--- DIRECTIONS FOR THIS TASK ---
Because the pictures are not wanted, give back only the exact text of every entry below.

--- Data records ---
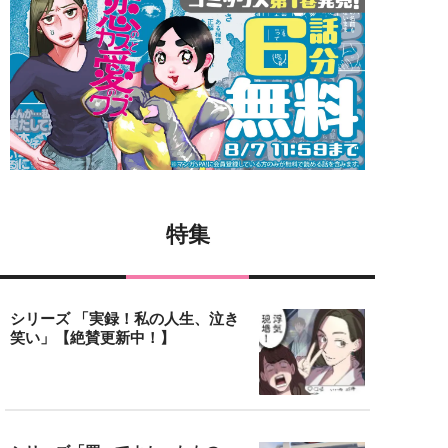
特集
シリーズ 「実録！私の人生、泣き
笑い」【絶賛更新中！】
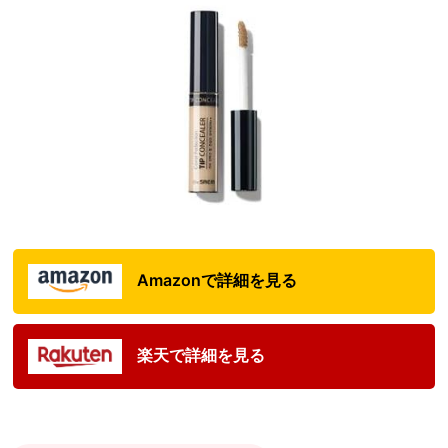
Amazonで詳細を見る
楽天で詳細を見る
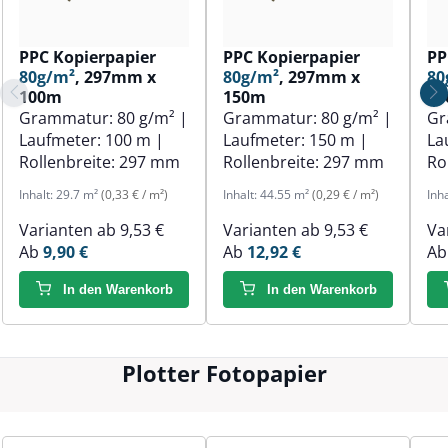
PPC Kopierpapier
PPC Kopierpapier
PP
80g/m²
, 297mm x
80g/m²
, 297mm x
80
100m
150m
1
Grammatur:
80 g/m²
|
Grammatur:
80 g/m²
|
Gr
Laufmeter:
100 m
|
Laufmeter:
150 m
|
La
Rollenbreite:
297 mm
Rollenbreite:
297 mm
Ro
Inhalt:
29.7 m²
(0,33 € / m²)
Inhalt:
44.55 m²
(0,29 € / m²)
Inh
Varianten ab
9,53 €
Varianten ab
9,53 €
Va
Ab
9,90 €
Ab
12,92 €
A
In den Warenkorb
In den Warenkorb
Plotter Fotopapier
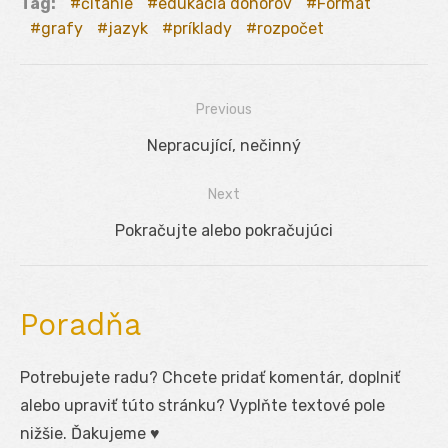
Tag:
čítanie
edukácia donorov
Formát
grafy
jazyk
príklady
rozpočet
Previous
Navigácia
Previous
Nepracující, nečinný
v
post:
Next
článku
Next
Pokračujte alebo pokračujúci
post:
Poradňa
Potrebujete radu? Chcete pridať komentár, doplniť
alebo upraviť túto stránku? Vyplňte textové pole
nižšie. Ďakujeme ♥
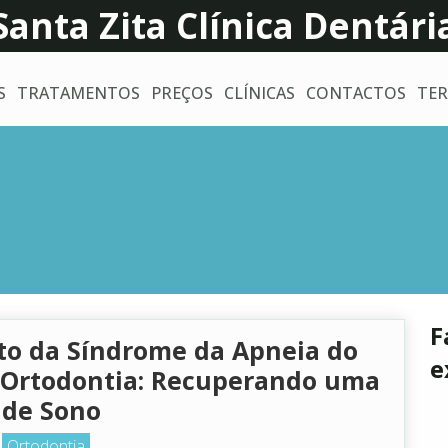
Santa Zita Clínica Dentári
S
TRATAMENTOS
PREÇOS
CLÍNICAS
CONTACTOS
TER
F
o da Síndrome da Apneia do
e
Ortodontia: Recuperando uma
 de Sono
Ortodontia
3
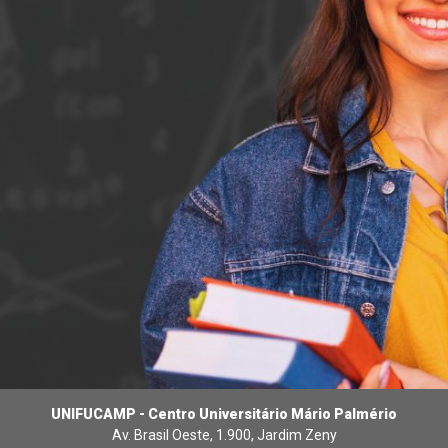
UNIFUCAMP - Centro Universitário Mário Palmério
Av. Brasil Oeste, 1.900, Jardim Zeny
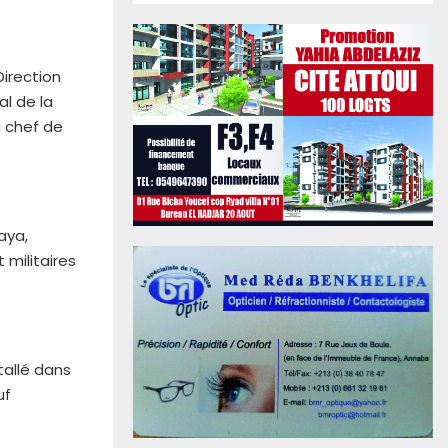
Direction
al de la
u chef de
aya,
t militaires
tallé dans
uf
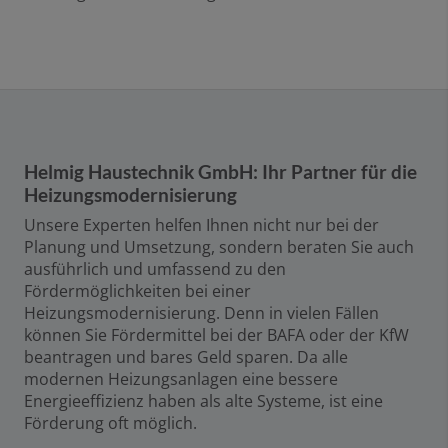
Helmig Haustechnik GmbH: Ihr Partner für die
Heizungsmodernisierung
Unsere Experten helfen Ihnen nicht nur bei der
Planung und Umsetzung, sondern beraten Sie auch
ausführlich und umfassend zu den
Fördermöglichkeiten bei einer
Heizungsmodernisierung. Denn in vielen Fällen
können Sie Fördermittel bei der BAFA oder der KfW
beantragen und bares Geld sparen. Da alle
modernen Heizungsanlagen eine bessere
Energieeffizienz haben als alte Systeme, ist eine
Förderung oft möglich.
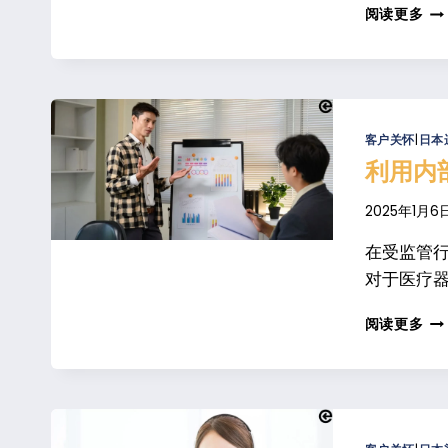
解
阅读更多
读
日
本
食
品
饮
客户关怀
|
日本
料
利用内
市
场
2025年1月6
在受监管
对于医疗器
利
阅读更多
用
内
部
销
售
推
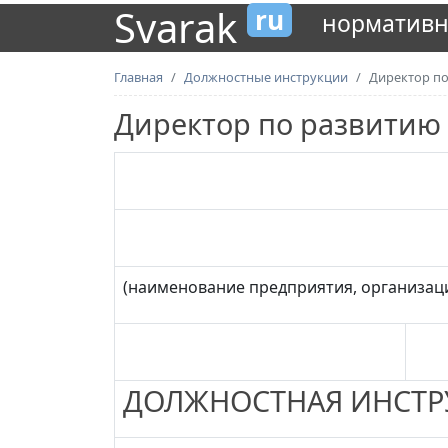
Svarak
ru
нормативн
Главная
Должностные инструкции
Директор п
Директор по развитию
(наименование предприятия, организац
ДОЛЖНОСТНАЯ ИНСТР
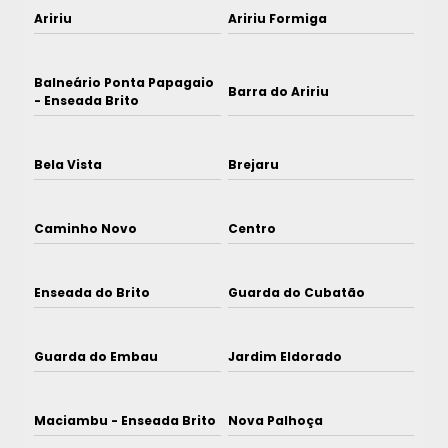
Aririu
Aririu Formiga
Balneário Ponta Papagaio
Barra do Aririu
- Enseada Brito
Bela Vista
Brejaru
Caminho Novo
Centro
Enseada do Brito
Guarda do Cubatão
Guarda do Embau
Jardim Eldorado
Maciambu - Enseada Brito
Nova Palhoça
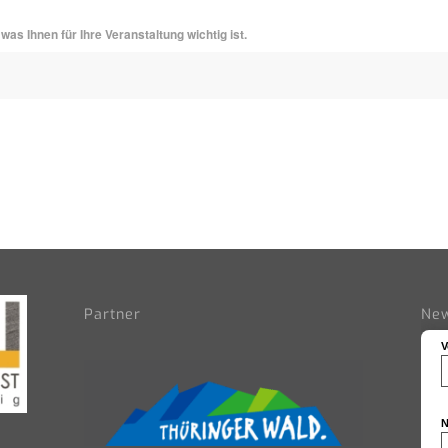
was Ihnen für Ihre Veranstaltung wichtig ist.
Partner
New
V
N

--- ANSWER BOX ---
特集
シリーズ 「実録！私の人生、泣き
笑い」【絶賛更新中！】
Amazonで詳細を見る
楽天で詳細を見る
PPC Kopierpapier
PPC Kopierpapier
PP
80g/m²
, 297mm x
80g/m²
, 297mm x
80
100m
150m
1
Grammatur:
80 g/m²
|
Grammatur:
80 g/m²
|
Gr
Laufmeter:
100 m
|
Laufmeter:
150 m
|
La
Rollenbreite:
297 mm
Rollenbreite:
297 mm
Ro
Inhalt:
29.7 m²
(0,33 € / m²)
Inhalt:
44.55 m²
(0,29 € / m²)
Inh
Varianten ab
9,53 €
Varianten ab
9,53 €
Va
Ab
9,90 €
Ab
12,92 €
A
In den Warenkorb
In den Warenkorb
Plotter Fotopapier
Tag:
čítanie
edukácia donorov
Formát
grafy
jazyk
príklady
rozpočet
Previous
Navigácia
Previous
Nepracující, nečinný
v
post:
Next
článku
Next
Pokračujte alebo pokračujúci
post:
Poradňa
Potrebujete radu? Chcete pridať komentár, doplniť
alebo upraviť túto stránku? Vyplňte textové pole
nižšie. Ďakujeme ♥
Santa Zita Clínica Dentári
S
TRATAMENTOS
PREÇOS
CLÍNICAS
CONTACTOS
TER
F
o da Síndrome da Apneia do
e
Ortodontia: Recuperando uma
 de Sono
Ortodontia
3
UNIFUCAMP - Centro Universitário Mário Palmério
Av. Brasil Oeste, 1.900, Jardim Zeny
Direction
al de la
u chef de
aya,
t militaires
tallé dans
uf
Helmig Haustechnik GmbH: Ihr Partner für die
Heizungsmodernisierung
Unsere Experten helfen Ihnen nicht nur bei der
Planung und Umsetzung, sondern beraten Sie auch
ausführlich und umfassend zu den
Fördermöglichkeiten bei einer
Heizungsmodernisierung. Denn in vielen Fällen
können Sie Fördermittel bei der BAFA oder der KfW
beantragen und bares Geld sparen. Da alle
modernen Heizungsanlagen eine bessere
Energieeffizienz haben als alte Systeme, ist eine
Förderung oft möglich.
解
阅读更多
读
日
本
食
品
饮
客户关怀
|
日本
料
利用内
市
场
2025年1月6
在受监管
对于医疗器
利
阅读更多
用
内
部
销
售
推
Svarak
ru
нормативн
Главная
Должностные инструкции
Директор п
Директор по развитию
(наименование предприятия, организац
ДОЛЖНОСТНАЯ ИНСТР
Aririu
Aririu Formiga
Balneário Ponta Papagaio
Barra do Aririu
- Enseada Brito
Bela Vista
Brejaru
Caminho Novo
Centro
Enseada do Brito
Guarda do Cubatão
Guarda do Embau
Jardim Eldorado
Maciambu - Enseada Brito
Nova Palhoça
was Ihnen für Ihre Veranstaltung wichtig ist.
Partner
New
V
N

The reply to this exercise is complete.